Cassandra hashing algorithm with composite keys

2.1k views Asked by At

I'm trying to understand what algorithm Cassandra uses to generate murmur3 hashes of composite partition keys. I know I can obtain the value directly from CQL but I want to reproduce the behaviour of Cassandra for any given tuple directly from Java/scala code.

For simple partition keys the following function computes the correct value (at least in many cases, I know by looking at source code that it is not exact):

long l = com.google.common.hash.Hashing.Hashing.murmur3_128().hashString("my-string", Charset.forName("UTF-8")).asLong();

What if I have two columns on partition key ?

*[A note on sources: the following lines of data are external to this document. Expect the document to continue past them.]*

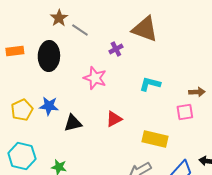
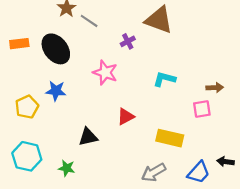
black ellipse: (49, 56) -> (56, 49), turned -40
blue star: (49, 106) -> (56, 91), moved
black triangle: (73, 123) -> (88, 137), moved

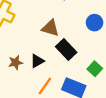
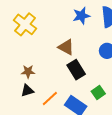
black triangle: (37, 61) -> (27, 91), moved

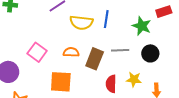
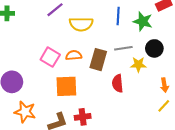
blue line: (106, 19) -> (118, 16), moved
pink square: (37, 52) -> (50, 57), moved
yellow star: (134, 80) -> (138, 64), moved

The hash of the concatenation of the two strings is not the same.

1

There are 1 answers

0
Nicola Ferraro On BEST ANSWER

Thanks for giving me more details about the algorithm. I wrote a sample code in order to share the solution.

byte[] keyBytes;
try(ByteArrayOutputStream bos = new ByteArrayOutputStream(); DataOutputStream out = new DataOutputStream(bos)) {    

    String[] keys = new String[] {"key1", "key2"};
    for(String key : keys) {
        byte[] arr = key.getBytes("UTF-8");
        out.writeShort(arr.length);
        out.write(arr, 0, arr.length);
        out.writeByte(0);
    }
    out.flush();
    keyBytes = bos.toByteArray();
}

long hash = Hashing.murmur3_128().hashBytes(keyBytes).asLong();